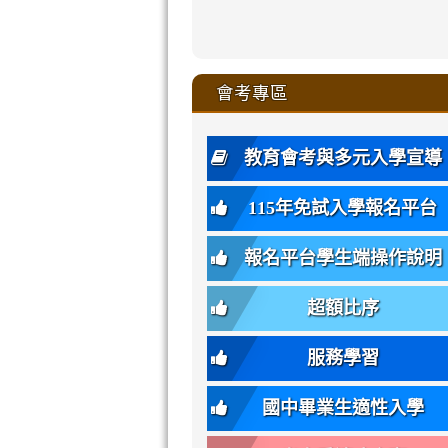
zhuan-
xue-
xue-
xue-
xue-
link
link
ru-
ru-
ru-
ru-
style=ackgr
ru-
\
ru-
\
qu/
zhuan-
zhuan-
zhuan-
zhuan-
to
to
link
()-45l
xue-
xue-
xue-
xue-
color:
xue-
xue-
\
qu/
qu/
qu/
qu/
link
https://sites
https://sites.go
to
4
zhuan-
zhuan-
zhuan-
zhuan-
var(-
zhuan-
zhuan-
\
\
\
\
to
affairs/%E9
affairs/%E9
https://www.gmjh
會考專區
qu/
qu/
qu/
qu/
-
qu/
qu
https://www.gmjh
\
\
年
style=font-
\
\
\
bs-
\
2
度
family:
body-
體
教育會考與多元入學宣導
招
var(-
bg);
育
生
-
font-
班
115年免試入學報名平台
簡
bs-
family:
轉
章
body-
var(-
班
(二
報名平台學生端操作說明
font-
-
簡
招).pdf
family);
bs-
章.pdf
\
font-
body-
超額比序
\
size:
font-
var(-
family);
服務學習
-
font-
bs-
size:
國中畢業生適性入學
body-
var(-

Assignment :: Where a record above holds a picture, drop the picture and print the rest exactly.

Solution to the exercise ::
zhuan-
xue-
xue-
xue-
xue-
link
link
ru-
ru-
ru-
ru-
style=ackgr
ru-
\
ru-
\
qu/
zhuan-
zhuan-
zhuan-
zhuan-
to
to
link
()-45l
xue-
xue-
xue-
xue-
color:
xue-
xue-
\
qu/
qu/
qu/
qu/
link
https://sites
https://sites.go
to
4
zhuan-
zhuan-
zhuan-
zhuan-
var(-
zhuan-
zhuan-
\
\
\
\
to
affairs/%E9
affairs/%E9
https://www.gmjh
會考專區
qu/
qu/
qu/
qu/
-
qu/
qu
https://www.gmjh
\
\
年
style=font-
\
\
\
bs-
\
2
度
family:
body-
體
教育會考與多元入學宣導
招
var(-
bg);
育
生
-
font-
班
115年免試入學報名平台
簡
bs-
family:
轉
章
body-
var(-
班
(二
報名平台學生端操作說明
font-
-
簡
招).pdf
family);
bs-
章.pdf
\
font-
body-
超額比序
\
size:
font-
var(-
family);
服務學習
-
font-
bs-
size:
國中畢業生適性入學
body-
var(-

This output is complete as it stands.